WORK REQUIRED » If a line includes "zakázku", copy it out of the entries.

Source records:
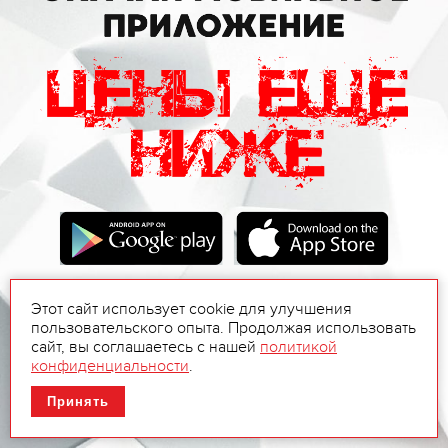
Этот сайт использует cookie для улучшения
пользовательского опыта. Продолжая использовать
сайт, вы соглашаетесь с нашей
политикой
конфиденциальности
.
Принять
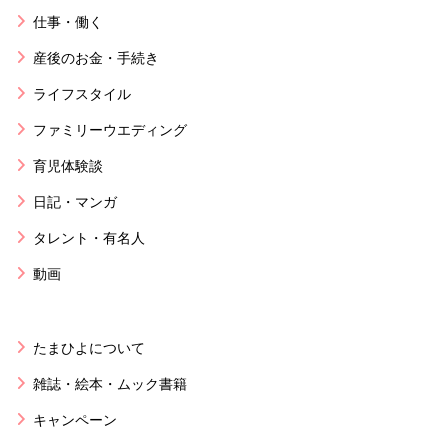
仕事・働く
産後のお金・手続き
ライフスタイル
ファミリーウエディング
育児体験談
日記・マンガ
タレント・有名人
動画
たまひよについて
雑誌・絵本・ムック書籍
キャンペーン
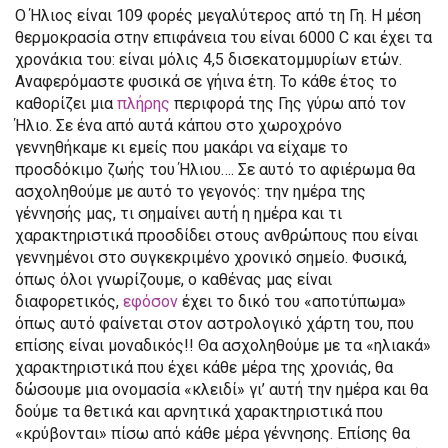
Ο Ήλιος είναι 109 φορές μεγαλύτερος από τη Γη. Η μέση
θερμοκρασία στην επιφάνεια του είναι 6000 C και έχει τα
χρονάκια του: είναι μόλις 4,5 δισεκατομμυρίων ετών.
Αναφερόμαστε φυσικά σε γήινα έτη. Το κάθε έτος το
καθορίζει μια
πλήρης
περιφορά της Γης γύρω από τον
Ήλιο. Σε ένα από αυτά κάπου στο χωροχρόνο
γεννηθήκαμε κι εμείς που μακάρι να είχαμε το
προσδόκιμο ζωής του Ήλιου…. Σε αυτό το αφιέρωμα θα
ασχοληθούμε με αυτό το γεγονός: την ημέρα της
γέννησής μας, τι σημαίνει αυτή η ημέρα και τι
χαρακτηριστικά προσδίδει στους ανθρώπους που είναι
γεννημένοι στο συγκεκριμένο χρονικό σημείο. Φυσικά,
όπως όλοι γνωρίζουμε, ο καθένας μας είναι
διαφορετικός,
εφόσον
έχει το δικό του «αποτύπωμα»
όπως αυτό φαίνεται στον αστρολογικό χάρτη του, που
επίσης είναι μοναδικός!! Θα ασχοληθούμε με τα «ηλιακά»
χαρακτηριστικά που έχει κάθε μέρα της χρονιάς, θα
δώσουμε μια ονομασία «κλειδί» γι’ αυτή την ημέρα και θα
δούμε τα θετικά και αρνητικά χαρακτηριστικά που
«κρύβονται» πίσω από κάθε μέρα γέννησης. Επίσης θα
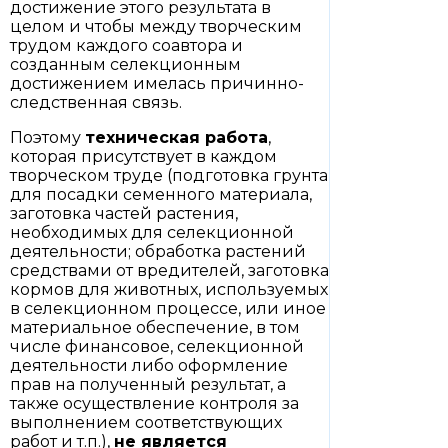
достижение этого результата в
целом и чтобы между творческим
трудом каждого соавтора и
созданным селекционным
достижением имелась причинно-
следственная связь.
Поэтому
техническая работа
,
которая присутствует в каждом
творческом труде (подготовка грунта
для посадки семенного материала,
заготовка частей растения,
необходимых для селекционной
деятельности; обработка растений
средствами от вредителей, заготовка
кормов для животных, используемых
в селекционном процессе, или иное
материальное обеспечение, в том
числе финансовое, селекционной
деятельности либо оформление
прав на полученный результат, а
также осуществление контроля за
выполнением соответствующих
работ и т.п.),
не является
...
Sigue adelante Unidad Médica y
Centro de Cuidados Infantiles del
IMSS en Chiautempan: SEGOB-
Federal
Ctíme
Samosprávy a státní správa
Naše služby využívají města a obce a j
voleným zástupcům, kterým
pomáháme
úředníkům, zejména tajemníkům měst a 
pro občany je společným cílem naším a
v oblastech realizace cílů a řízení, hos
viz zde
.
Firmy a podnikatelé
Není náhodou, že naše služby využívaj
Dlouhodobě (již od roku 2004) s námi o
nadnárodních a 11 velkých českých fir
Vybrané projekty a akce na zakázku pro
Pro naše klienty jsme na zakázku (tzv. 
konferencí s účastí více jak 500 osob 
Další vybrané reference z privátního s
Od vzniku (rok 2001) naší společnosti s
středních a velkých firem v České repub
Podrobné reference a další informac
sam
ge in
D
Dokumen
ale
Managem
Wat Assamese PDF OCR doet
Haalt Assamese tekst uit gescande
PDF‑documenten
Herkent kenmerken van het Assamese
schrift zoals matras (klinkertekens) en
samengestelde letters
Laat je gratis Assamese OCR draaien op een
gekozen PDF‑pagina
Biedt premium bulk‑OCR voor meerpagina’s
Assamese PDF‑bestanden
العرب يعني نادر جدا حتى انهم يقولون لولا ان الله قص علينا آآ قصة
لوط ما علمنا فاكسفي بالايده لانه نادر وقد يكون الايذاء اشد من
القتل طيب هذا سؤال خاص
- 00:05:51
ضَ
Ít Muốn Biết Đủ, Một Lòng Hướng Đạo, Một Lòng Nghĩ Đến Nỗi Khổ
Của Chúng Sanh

FINAL ANSWER »
Vybrané projekty a akce na zakázku pro
Pro naše klienty jsme na zakázku (tzv. 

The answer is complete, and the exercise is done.